LH induction of the progesterone receptor (PR) in granulosa cells is a central event in ovulation. To identify critical regions of the mouse PR promoter that confer LH inducibility in granulosa cells, a mouse PR promoter (-384/+680) genomic fragment was ligated to a luciferase reporter construct and transfected into primary cultures of granulosa cells. Forskolin/phorbol myristate (PMA) induced PR promoter-luciferase reporter activity in granulosa cells greater than 15-fold. A deletion construct comprised only of the distal promoter alone (-348/+64) was inactive. Conversely, deletion constructs eliminating putative distal promoter-regulatory elements that bind Sp1, nuclear factor Y, and GATA-4 as well as the transcription start site (+1) failed to reduce forskolin/PMA activation of reporter activity. Additional 5'-deletions identified a minimal promoter region (+420/+680) sufficient to bestow cAMP responsiveness approximately 8- to 10-fold. Two GC-rich regions Sp1(A)[+440/+461] and Sp1(B) [+473/+490] bound Sp1/Sp3. Site-directed mutagenesis of Sp1(A) and Sp1(B) reduced activity of the proximal (+357/+680) promoter reporter construct approximately 50% and 99%, respectively. When the same Sp1(B) mutation was introduced into the intact promoter (-145/+680), forskolin/PMA induction of promoter activity was reduced by 70-80%. When the distal GC box as well as the proximal Sp1(B) site were both mutated in the context of the intact promoter, inducibility of the transgene was even more severely reduced. The importance of these Sp1/Sp3 binding regions was confirmed in human MCF-7 cells and Drosophila SL2 cells. Collectively, these results indicate that the Sp1/Sp3 binding sites within the mouse PR proximal promoter are essential for transactivation of the gene by agonists in granulosa cells. The molecular mechanisms by which LH activates Sp1/Sp3 at this region within the PR gene remain unknown but do not involve changes in the binding of Sp1/Sp3 to the critical GC boxes. Rather, Sp1/Sp3 appear to recruit other factors to the promoter.

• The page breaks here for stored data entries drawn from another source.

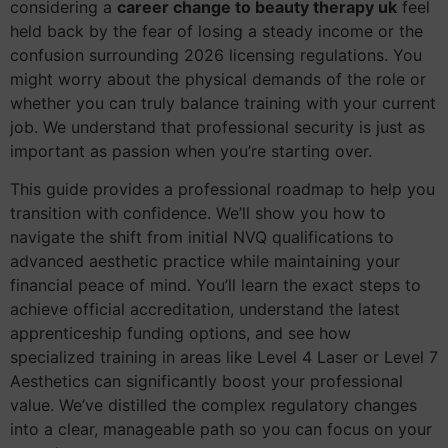
considering a
career change to beauty therapy uk
feel
held back by the fear of losing a steady income or the
confusion surrounding 2026 licensing regulations. You
might worry about the physical demands of the role or
whether you can truly balance training with your current
job. We understand that professional security is just as
important as passion when you’re starting over.
This guide provides a professional roadmap to help you
transition with confidence. We’ll show you how to
navigate the shift from initial NVQ qualifications to
advanced aesthetic practice while maintaining your
financial peace of mind. You’ll learn the exact steps to
achieve official accreditation, understand the latest
apprenticeship funding options, and see how
specialized training in areas like Level 4 Laser or Level 7
Aesthetics can significantly boost your professional
value. We’ve distilled the complex regulatory changes
into a clear, manageable path so you can focus on your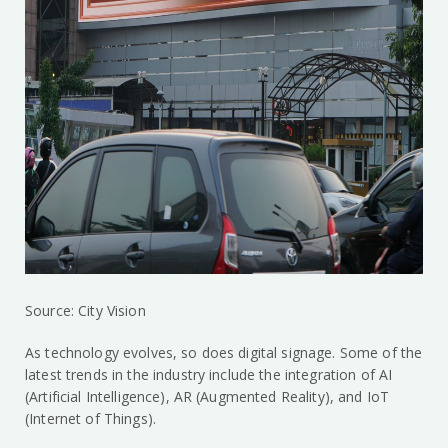
Source: City Vision
As technology evolves, so does digital signage. Some of the
latest trends in the industry include the integration of AI
(Artificial Intelligence), AR (Augmented Reality), and IoT
(Internet of Things).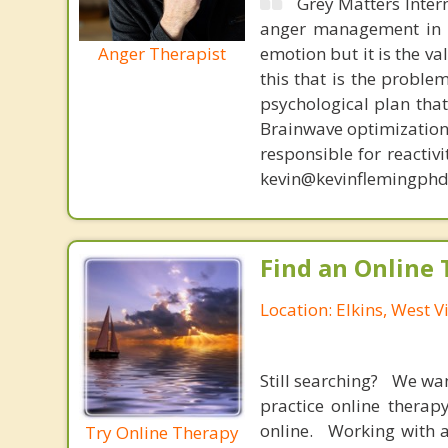
Grey Matters Inter
anger management in a
Anger Therapist
emotion but it is the va
this that is the proble
psychological plan tha
Brainwave optimization 
responsible for reactiv
kevin@kevinflemingphd
Find an Online 
Location: Elkins, West V
Still searching? We wa
practice online therap
online. Working with a
Try Online Therapy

Novel signaling pathways that control ovarian follicular development, ovulation, and luteinization.

The interactions of peptide and steroid hormone signaling cascades in the ovary are critical for follicular growth, ovulation, and luteinization. Although the pituitary gonadotropins follicle-stimulating hormone (FSH) and luteinizing hormone (LH) play key regulatory roles, their actions are also dependent on other peptide signaling pathways, including those stimulated by insulin-like growth factor-1 (IGF-1), transforming growth factor-beta (TGF-beta) family members (e.g., inhibin, activin, growth differentiation factor-9, bone morphogenic proteins), fibroblast growth factor, and Wnts (via Frizzled receptors). Each of these factors is expressed and acts in a cell-specific manner at defined stages of follicular growth. IGF-1, estrogen, and FSH comprise one major regulatory system. The Wnt/Frizzled pathways define other aspects relating to ovarian embryogenesis and possibly ovulation and luteinization. Likewise, the steroid receptors as well as orphan nuclear receptors and their ligands impact ovarian cell function. The importance of these multiple signaling cascades has been documented by targeted deletion of specific genes. For example, mice null for the LH-induced genes progesterone receptor (PR) and cyclo-oxygenase-2 (COX-2) fail to ovulate. Whereas PR appears to regulate the induction of novel proteases, COX-2 appears to regulate cumulus expansion. This review summarizes some new aspects of peptide and steroid hormone signaling in the rodent ovary.